[Collected data]
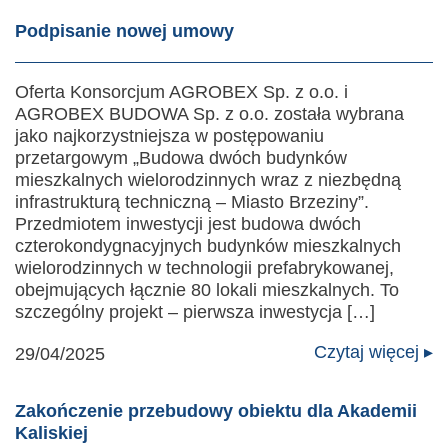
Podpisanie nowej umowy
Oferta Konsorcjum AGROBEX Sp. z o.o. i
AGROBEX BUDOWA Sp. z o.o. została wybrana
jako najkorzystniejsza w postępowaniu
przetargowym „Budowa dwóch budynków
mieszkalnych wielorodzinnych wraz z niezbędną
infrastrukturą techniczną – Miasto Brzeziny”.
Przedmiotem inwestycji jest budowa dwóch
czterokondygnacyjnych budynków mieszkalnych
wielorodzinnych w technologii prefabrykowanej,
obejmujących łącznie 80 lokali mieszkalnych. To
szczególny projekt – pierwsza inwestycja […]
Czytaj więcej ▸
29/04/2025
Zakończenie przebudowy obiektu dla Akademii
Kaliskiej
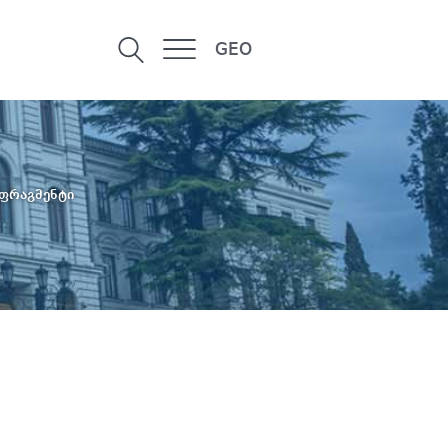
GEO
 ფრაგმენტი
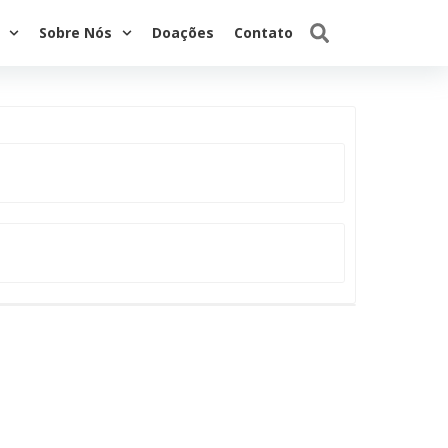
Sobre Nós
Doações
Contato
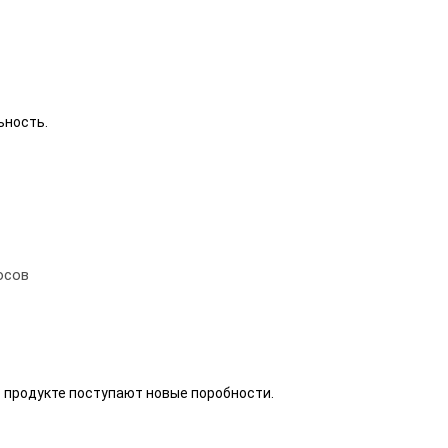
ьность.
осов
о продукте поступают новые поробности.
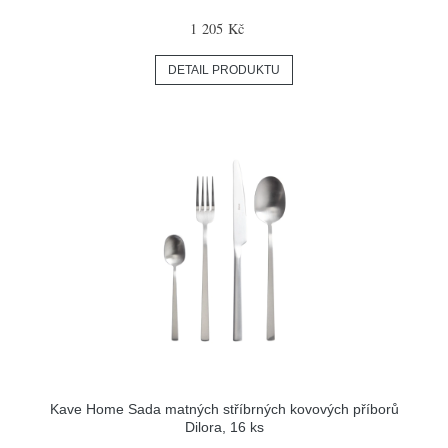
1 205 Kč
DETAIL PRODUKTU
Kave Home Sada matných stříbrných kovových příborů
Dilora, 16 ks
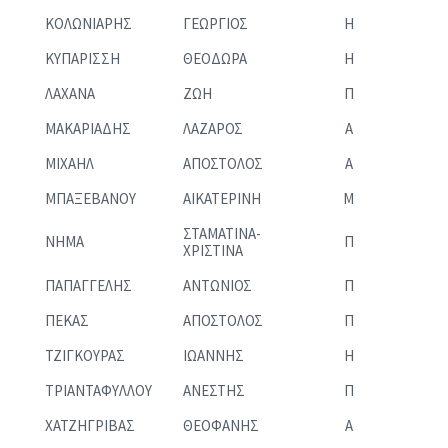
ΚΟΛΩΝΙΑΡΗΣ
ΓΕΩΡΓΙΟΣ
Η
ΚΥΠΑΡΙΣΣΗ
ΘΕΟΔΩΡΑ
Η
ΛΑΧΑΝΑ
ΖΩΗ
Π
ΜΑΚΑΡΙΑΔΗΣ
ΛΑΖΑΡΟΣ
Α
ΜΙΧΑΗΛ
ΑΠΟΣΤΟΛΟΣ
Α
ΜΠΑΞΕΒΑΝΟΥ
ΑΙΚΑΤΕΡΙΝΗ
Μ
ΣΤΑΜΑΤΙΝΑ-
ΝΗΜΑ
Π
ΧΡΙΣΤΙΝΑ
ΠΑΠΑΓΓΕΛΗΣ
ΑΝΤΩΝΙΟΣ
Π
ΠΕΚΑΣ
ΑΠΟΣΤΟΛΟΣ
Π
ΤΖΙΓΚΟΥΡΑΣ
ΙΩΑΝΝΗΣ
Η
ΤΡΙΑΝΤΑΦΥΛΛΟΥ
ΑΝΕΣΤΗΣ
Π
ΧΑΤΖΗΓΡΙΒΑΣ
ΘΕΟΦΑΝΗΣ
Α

* * *

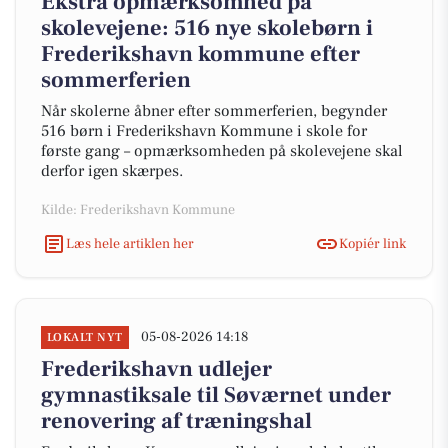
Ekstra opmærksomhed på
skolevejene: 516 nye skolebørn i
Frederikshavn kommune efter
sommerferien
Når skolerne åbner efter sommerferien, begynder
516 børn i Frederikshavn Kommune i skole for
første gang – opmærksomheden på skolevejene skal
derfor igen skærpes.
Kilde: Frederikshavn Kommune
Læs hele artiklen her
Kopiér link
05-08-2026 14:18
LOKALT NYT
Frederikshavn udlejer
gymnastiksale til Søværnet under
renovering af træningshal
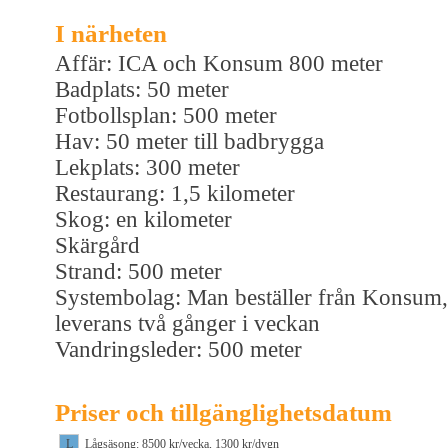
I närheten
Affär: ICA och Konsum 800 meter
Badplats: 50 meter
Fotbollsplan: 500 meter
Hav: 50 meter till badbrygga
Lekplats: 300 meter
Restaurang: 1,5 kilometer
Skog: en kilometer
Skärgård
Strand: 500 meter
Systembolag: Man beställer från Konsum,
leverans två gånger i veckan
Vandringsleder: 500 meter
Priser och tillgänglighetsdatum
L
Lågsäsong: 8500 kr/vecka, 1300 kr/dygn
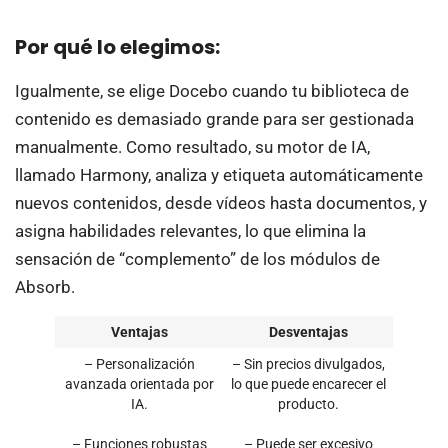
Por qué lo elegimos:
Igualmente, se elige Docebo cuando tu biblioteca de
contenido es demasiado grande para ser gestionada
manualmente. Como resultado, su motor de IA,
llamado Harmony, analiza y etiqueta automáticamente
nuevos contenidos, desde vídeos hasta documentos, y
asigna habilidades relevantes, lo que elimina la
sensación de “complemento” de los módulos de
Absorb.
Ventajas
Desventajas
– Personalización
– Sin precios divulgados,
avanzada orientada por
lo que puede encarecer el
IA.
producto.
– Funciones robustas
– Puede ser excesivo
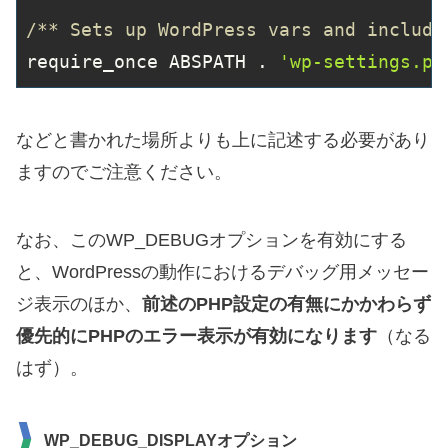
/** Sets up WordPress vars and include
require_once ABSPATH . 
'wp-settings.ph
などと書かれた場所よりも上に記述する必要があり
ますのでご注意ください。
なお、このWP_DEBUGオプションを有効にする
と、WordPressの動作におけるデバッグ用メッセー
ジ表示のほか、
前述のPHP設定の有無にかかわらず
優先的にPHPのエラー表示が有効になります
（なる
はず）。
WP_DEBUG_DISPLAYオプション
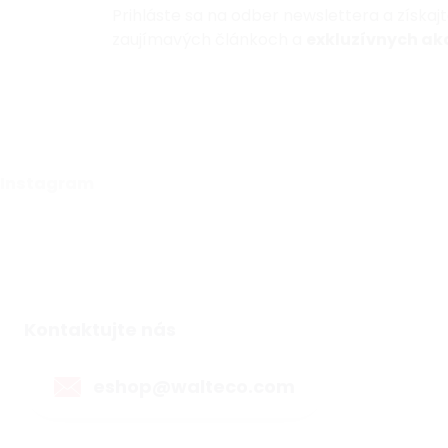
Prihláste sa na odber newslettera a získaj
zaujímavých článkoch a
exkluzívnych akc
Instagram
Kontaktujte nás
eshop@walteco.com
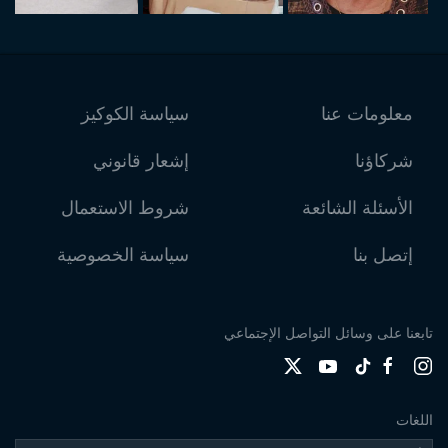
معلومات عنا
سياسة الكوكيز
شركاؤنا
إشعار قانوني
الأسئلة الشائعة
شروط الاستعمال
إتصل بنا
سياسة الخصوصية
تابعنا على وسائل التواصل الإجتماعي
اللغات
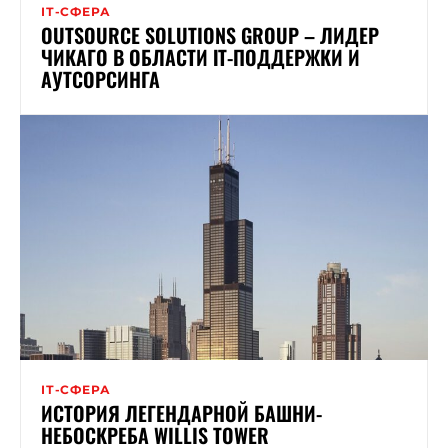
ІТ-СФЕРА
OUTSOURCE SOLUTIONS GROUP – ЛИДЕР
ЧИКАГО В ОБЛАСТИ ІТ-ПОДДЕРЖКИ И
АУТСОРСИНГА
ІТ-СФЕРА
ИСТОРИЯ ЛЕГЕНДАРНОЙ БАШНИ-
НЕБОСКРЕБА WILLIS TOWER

--

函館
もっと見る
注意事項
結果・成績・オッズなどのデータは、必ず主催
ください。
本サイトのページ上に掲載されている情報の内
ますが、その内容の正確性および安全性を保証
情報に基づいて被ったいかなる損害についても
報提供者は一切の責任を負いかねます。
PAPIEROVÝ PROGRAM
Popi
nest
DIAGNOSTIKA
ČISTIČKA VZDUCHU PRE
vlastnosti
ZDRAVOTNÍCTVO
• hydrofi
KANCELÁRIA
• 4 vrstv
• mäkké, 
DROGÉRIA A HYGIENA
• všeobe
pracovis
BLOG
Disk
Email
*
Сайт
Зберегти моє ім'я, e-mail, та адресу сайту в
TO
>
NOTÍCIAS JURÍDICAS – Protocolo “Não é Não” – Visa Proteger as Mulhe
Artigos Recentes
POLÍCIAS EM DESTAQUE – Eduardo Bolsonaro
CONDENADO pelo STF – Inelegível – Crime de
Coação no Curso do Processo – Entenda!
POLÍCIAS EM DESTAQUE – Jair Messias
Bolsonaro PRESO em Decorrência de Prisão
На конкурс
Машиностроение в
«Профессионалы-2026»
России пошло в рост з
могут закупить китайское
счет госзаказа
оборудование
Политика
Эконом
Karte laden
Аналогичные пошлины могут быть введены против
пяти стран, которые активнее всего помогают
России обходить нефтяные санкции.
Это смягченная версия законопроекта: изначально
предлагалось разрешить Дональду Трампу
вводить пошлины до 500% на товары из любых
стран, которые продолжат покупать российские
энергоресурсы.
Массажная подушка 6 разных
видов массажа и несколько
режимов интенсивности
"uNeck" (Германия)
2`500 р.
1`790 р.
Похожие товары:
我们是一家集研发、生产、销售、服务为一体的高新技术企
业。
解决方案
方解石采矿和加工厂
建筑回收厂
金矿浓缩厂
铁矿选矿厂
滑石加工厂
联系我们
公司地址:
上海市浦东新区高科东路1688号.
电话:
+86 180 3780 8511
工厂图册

* [What is expected]: Please show, exactly as written, every line above that contains the word "wielorodzinnych".

* [Reply to the task]:
mieszkalnych wielorodzinnych wraz z niezbędną
wielorodzinnych w technologii prefabrykowanej,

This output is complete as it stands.